- ASSIGNMENT -
Return, word for word, the line that contains "продюсером их нового альбома. О" and every line after it through the end of the records.

[Dataset entries]

━━━━━━━━

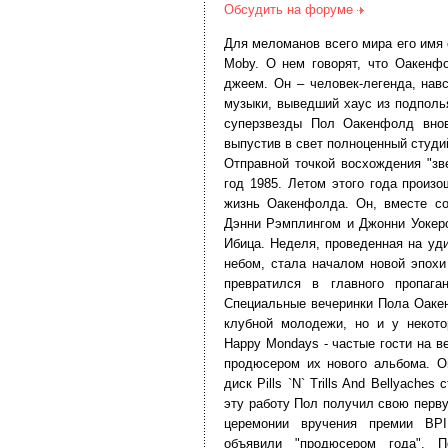
Обсудить на форуме
Для меломанов всего мира его имя 
Moby. О нем говорят, что Оакенф
джеем. Он – человек-легенда, нав
музыки, выведший хаус из подполь
суперзвезды Пол Оакенфолд внов
выпустив в свет полноценный студий
Отправной точкой восхождения "зв
год 1985. Летом этого года произ
жизнь Оакенфолда. Он, вместе с
Дэнни Рэмплингом и Джонни Уокеро
Ибица. Неделя, проведенная на уд
небом, стала началом новой эпохи
превратился в главного пропаган
Специальные вечеринки Пола Оаке
клубной молодежи, но и у некот
Happy Mondays - частые гости на в
продюсером их нового альбома. О
диск Pills `N` Trills And Bellyache
эту работу Пол получил свою перв
церемонии вручения премии BPI
объявили "продюсером года".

━━━━━━━━

- WORKED SOLUTION -
продюсером их нового альбома. О
диск Pills `N` Trills And Bellyache
эту работу Пол получил свою перв
церемонии вручения премии BPI
объявили "продюсером года".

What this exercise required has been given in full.